- _RECORDS FOR THE EXERCISE_:
_ _ _ _

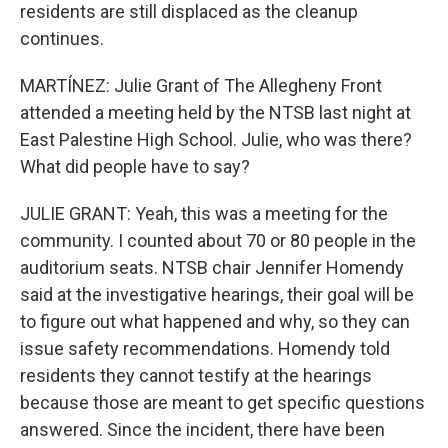
residents are still displaced as the cleanup
continues.
MARTÍNEZ: Julie Grant of The Allegheny Front
attended a meeting held by the NTSB last night at
East Palestine High School. Julie, who was there?
What did people have to say?
JULIE GRANT: Yeah, this was a meeting for the
community. I counted about 70 or 80 people in the
auditorium seats. NTSB chair Jennifer Homendy
said at the investigative hearings, their goal will be
to figure out what happened and why, so they can
issue safety recommendations. Homendy told
residents they cannot testify at the hearings
because those are meant to get specific questions
answered. Since the incident, there have been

_ _ _ _

- _DESCRIPTION OF THE TASK_: Nothing should be returned except the lines from the one containing "to figure out" through the last line of the data, each restated word for word.

- _EXERCISE SOLUTION_:
to figure out what happened and why, so they can
issue safety recommendations. Homendy told
residents they cannot testify at the hearings
because those are meant to get specific questions
answered. Since the incident, there have been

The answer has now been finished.